I see a patch here: https://lkml.org/lkml/2017/12/4/709
Due to the severity of the exploit, will this patch be rolled into PureOS asap?
Also, please keep your browsers updated people, Firefox 57.0.4 has a temp fix: https://blog.mozilla.org/security/2018/01/03/mitigations-landing-new-class-timing-attack/
Thanks, I should have checked the blog!
To anyone with an existing installation - running:
sudo apt-get update && sudo apt-get upgrade
and
sudo apt-get full-upgrade
will only update the OS to protect against Meltdown. For Spectre (specifically variant 2), you also need to install microcodes, which involves adding a non-free Intel repo and running update commands. Instructions here:
I’ve done this step to protect against variant 2, but now when I boot my machine, my hard drive buzzes, and sometimes shuts down the laptop. Anyone else having this issue?

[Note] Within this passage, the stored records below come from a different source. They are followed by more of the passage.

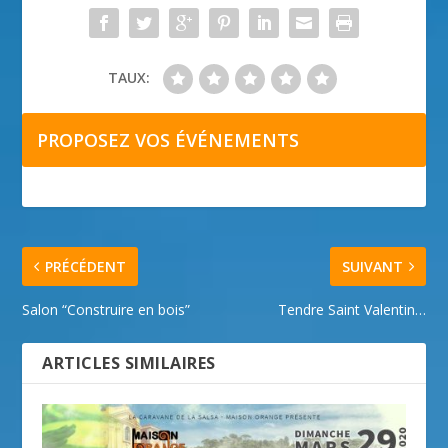
TAUX:
PROPOSEZ VOS ÉVÉNEMENTS
PRÉCÉDENT
SUIVANT
Salon “Construire en bois”
Tendre Saint Valentin…
ARTICLES SIMILAIRES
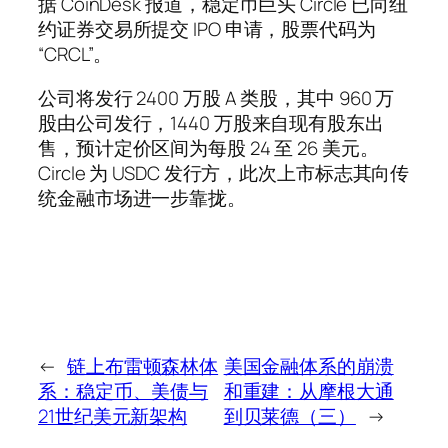
据 CoinDesk 报道，稳定币巨头 Circle 已向纽
约证券交易所提交 IPO 申请，股票代码为
“CRCL”。
公司将发行 2400 万股 A 类股，其中 960 万
股由公司发行，1440 万股来自现有股东出
售，预计定价区间为每股 24 至 26 美元。
Circle 为 USDC 发行方，此次上市标志其向传
统金融市场进一步靠拢。
←
链上布雷顿森林体
美国金融体系的崩溃
系：稳定币、美债与
和重建：从摩根大通
21世纪美元新架构
到贝莱德（三）
→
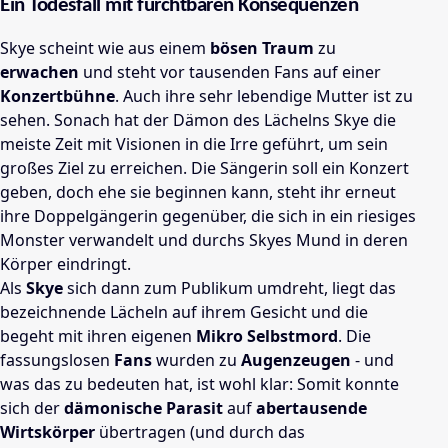
Ein Todesfall mit furchtbaren Konsequenzen
Skye scheint wie aus einem
bösen Traum
zu
erwachen
und steht vor tausenden Fans auf einer
Konzertbühne
. Auch ihre sehr lebendige Mutter ist zu
sehen. Sonach hat der Dämon des Lächelns Skye die
meiste Zeit mit Visionen in die Irre geführt, um sein
großes Ziel zu erreichen. Die Sängerin soll ein Konzert
geben, doch ehe sie beginnen kann, steht ihr erneut
ihre Doppelgängerin gegenüber, die sich in ein riesiges
Monster verwandelt und durchs Skyes Mund in deren
Körper eindringt.
Als
Skye
sich dann zum Publikum umdreht, liegt das
bezeichnende Lächeln auf ihrem Gesicht und die
begeht mit ihren eigenen
Mikro Selbstmord
. Die
fassungslosen
Fans
wurden zu
Augenzeugen
- und
was das zu bedeuten hat, ist wohl klar: Somit konnte
sich der
dämonische Parasit
auf
abertausende
Wirtskörper
übertragen (und durch das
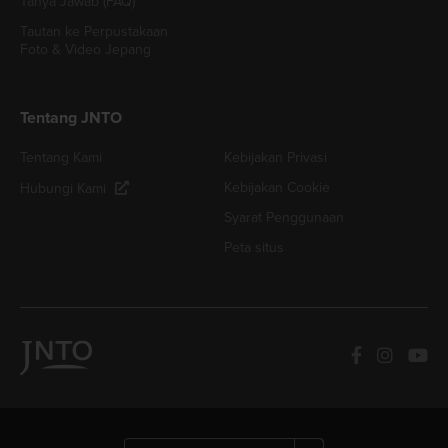
Tanya Jawab (FAQ)
Tautan ke Perpustakaan
Foto & Video Jepang
Tentang JNTO
Tentang Kami
Kebijakan Privasi
Kebijakan Cookie
Hubungi Kami
Syarat Penggunaan
Peta situs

What is the expected microcode version?
After applying the update as described is this post
I get
cat /proc/cpuinfo | grep microcode
microcode : 0xc2
microcode : 0xc2
microcode : 0xc2
microcode : 0xc2
and
uname -a
Linux <computer_name> 4.14.0-3-amd64 #1 SMP Debian 4.14.13-1 (2018-01-14) x86_64 GNU/Linux
But a Spectre & Meltdown checker script tells me that I might still be vulnerable:
So how can I ensure that the microcode update is correct?